NXP Semiconductors said on Tuesday that it expects second-quarter revenue and adjusted profit per share to come in above analysts' expectations, a forecast the company attributes to a continued recovery in its industrial and automotive end markets. The guidance sparked a roughly 15% rise in NXP's share price during after-hours trading.
The chipmaker, which earns the bulk of its sales from automotive and industrial customers, reported that new orders are increasing following a prolonged slump. That slump followed a period of excess inventory accumulation during the pandemic, and customers have been clearing those inventories, the company said.
For the quarter ending in June, NXP gave a revenue range of $3.35 billion to $3.55 billion. That guidance compares with a consensus estimate of $3.27 billion compiled by LSEG.
On the profit front, NXP forecast adjusted earnings per share between $3.29 and $3.72 for the quarter, above the $3.17 per-share estimate reflected in LSEG data.
The company's own results for the first quarter were ahead of expectations as well. NXP reported first-quarter revenue of $3.18 billion versus estimates of $3.16 billion. On an adjusted basis, the company earned $3.05 per share, above the $2.95-per-share estimate.
The positive outlook from NXP follows a similarly upbeat forecast from analog chipmaker Texas Instruments last week, which the article said was supported by demand in data center and industrial chips.
Context and market reaction
NXP's revenue and profit outlook assumes an ongoing improvement in the industrial and automotive chip markets as end-market customers reduce inventories they accumulated during the pandemic. The company reported that new orders are on the rise, signaling a potential stabilization after the earlier slump.
The market responded immediately to NXP's guidance, with the company's shares jumping about 15% in extended trading following the announcement.
What NXP reported versus expectations
- Q2 revenue guidance: $3.35 billion to $3.55 billion (LSEG estimate: $3.27 billion).
- Q2 adjusted EPS guidance: $3.29 to $3.72 (LSEG estimate: $3.17).

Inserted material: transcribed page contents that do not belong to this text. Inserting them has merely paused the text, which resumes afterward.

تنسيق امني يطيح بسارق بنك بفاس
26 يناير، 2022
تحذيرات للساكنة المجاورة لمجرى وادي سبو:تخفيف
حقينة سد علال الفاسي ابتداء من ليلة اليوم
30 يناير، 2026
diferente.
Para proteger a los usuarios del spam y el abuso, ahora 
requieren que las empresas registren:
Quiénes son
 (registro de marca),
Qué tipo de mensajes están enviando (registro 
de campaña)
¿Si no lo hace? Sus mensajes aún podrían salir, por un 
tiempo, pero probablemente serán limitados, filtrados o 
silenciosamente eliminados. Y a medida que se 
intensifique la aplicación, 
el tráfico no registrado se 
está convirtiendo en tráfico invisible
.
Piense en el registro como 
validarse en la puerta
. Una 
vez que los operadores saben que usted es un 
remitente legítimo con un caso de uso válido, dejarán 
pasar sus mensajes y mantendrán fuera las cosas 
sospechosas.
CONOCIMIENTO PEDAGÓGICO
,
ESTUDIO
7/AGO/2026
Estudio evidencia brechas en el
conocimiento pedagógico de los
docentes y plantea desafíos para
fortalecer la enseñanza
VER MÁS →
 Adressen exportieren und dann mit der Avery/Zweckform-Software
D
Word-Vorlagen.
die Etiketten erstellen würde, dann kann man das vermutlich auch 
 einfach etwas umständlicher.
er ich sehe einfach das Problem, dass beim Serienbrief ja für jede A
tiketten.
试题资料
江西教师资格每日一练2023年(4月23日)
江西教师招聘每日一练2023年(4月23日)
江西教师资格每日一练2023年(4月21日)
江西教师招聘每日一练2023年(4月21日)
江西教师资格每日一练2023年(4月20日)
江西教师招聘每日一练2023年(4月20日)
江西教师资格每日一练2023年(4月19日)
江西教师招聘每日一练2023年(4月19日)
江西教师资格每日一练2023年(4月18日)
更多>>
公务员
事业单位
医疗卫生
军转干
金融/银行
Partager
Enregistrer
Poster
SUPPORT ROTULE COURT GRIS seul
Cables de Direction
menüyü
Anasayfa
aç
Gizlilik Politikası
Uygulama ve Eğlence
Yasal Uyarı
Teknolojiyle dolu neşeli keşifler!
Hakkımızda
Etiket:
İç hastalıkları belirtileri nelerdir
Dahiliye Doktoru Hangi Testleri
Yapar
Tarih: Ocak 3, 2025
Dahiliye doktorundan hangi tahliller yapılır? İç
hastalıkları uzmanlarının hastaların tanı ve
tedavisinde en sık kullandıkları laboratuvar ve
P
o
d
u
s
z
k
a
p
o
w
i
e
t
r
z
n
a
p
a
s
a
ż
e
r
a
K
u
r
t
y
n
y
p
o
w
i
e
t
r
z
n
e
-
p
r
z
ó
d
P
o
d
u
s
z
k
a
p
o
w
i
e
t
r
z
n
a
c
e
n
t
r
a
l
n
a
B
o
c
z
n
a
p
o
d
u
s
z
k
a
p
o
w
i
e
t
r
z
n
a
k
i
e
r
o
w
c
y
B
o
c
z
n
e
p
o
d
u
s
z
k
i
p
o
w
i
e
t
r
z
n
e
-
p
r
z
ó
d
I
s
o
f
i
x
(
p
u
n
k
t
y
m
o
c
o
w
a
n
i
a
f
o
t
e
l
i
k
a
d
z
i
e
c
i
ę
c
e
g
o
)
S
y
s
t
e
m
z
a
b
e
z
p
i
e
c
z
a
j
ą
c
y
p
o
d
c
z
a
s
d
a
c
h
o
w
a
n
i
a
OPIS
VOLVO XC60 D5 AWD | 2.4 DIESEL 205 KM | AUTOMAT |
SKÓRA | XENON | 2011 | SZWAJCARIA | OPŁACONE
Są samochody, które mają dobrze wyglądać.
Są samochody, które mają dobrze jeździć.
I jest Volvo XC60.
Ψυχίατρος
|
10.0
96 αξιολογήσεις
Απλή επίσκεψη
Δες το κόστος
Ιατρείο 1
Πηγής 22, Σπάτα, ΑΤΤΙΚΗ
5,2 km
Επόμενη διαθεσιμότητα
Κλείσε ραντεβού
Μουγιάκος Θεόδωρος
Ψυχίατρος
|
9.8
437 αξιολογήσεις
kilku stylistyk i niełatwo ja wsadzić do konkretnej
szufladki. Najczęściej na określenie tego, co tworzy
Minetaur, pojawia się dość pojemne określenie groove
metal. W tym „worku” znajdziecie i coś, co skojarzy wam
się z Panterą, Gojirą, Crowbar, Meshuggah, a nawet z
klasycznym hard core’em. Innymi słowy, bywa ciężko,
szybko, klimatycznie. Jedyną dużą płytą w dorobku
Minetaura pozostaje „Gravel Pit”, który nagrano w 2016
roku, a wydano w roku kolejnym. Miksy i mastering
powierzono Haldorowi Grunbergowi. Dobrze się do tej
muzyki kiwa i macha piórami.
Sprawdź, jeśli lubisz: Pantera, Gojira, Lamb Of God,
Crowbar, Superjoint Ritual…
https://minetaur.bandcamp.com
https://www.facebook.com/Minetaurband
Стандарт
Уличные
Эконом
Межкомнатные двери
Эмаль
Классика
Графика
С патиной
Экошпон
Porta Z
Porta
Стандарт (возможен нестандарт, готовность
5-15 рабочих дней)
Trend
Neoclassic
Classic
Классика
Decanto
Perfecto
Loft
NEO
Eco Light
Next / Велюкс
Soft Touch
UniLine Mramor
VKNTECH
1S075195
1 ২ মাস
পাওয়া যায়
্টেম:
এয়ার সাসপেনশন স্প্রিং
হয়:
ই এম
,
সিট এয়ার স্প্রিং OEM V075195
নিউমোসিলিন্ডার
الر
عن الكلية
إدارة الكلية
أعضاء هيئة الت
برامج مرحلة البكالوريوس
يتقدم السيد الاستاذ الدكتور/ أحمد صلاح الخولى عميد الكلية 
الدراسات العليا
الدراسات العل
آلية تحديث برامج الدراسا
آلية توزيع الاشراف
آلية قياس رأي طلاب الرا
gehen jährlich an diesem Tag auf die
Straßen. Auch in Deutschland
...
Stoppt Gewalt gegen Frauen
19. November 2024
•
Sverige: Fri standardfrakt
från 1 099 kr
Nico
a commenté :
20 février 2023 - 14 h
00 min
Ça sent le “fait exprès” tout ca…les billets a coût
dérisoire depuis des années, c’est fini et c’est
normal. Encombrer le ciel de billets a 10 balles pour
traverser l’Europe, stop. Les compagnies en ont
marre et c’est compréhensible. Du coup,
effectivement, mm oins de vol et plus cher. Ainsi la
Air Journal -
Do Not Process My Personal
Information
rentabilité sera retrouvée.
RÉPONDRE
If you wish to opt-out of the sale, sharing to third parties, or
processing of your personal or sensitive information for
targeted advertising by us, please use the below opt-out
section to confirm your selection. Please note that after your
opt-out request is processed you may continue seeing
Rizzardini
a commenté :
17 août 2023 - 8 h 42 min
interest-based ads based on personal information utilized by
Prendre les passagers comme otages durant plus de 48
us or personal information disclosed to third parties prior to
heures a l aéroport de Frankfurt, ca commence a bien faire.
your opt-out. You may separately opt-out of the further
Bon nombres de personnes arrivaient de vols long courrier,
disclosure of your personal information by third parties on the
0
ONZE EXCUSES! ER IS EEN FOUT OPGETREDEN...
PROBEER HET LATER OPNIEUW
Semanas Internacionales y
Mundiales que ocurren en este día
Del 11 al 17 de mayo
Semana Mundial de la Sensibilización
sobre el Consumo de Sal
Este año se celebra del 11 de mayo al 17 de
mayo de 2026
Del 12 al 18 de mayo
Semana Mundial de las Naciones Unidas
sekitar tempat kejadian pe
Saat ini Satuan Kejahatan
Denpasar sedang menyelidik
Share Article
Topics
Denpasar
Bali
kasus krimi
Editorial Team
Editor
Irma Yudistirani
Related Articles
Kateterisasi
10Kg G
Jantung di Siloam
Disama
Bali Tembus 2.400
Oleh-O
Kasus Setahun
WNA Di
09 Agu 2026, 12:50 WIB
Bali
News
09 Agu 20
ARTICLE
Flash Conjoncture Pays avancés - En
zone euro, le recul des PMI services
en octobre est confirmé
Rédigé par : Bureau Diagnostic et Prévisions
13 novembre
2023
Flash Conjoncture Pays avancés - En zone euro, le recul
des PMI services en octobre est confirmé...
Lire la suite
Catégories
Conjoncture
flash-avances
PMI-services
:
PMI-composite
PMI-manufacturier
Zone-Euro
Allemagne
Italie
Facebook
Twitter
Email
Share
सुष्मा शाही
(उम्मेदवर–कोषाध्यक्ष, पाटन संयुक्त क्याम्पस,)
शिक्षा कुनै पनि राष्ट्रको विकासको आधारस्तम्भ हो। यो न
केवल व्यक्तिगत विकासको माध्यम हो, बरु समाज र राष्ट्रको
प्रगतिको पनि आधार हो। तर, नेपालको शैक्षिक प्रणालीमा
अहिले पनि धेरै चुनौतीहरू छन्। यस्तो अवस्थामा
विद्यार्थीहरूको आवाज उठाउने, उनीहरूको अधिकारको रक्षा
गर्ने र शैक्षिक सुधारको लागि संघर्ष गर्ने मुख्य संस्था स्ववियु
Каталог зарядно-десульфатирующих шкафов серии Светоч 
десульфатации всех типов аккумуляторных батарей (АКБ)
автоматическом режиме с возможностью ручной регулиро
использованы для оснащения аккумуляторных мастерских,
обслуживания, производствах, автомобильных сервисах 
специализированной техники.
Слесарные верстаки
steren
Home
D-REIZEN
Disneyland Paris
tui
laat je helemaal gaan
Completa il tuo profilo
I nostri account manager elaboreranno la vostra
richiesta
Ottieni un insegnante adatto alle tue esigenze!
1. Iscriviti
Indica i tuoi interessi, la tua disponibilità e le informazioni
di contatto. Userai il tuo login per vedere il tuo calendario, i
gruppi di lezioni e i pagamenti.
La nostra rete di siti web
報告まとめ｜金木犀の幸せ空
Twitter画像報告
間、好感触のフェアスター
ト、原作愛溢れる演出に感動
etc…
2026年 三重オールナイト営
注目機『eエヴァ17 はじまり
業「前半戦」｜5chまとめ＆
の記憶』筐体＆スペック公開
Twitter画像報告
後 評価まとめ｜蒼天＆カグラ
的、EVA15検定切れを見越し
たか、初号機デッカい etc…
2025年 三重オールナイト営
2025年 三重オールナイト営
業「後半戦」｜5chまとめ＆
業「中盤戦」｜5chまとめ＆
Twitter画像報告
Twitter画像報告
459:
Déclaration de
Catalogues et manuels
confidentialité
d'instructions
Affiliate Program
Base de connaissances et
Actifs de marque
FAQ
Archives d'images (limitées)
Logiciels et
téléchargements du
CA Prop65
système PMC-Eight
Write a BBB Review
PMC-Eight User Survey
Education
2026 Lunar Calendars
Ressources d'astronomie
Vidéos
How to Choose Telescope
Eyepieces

- Q1 revenue: $3.18 billion (estimate: $3.16 billion).
- Q1 adjusted EPS: $3.05 (estimate: $2.95).
The company highlighted the automotive and industrial markets as the primary drivers of its revenue base and the areas where order activity has begun to improve.
Broader semiconductor note
The article noted that Texas Instruments also issued a strong forecast the prior week, with strength tied to data center and industrial chip demand, suggesting pockets of improvement across parts of the analog and industrial semiconductor landscape.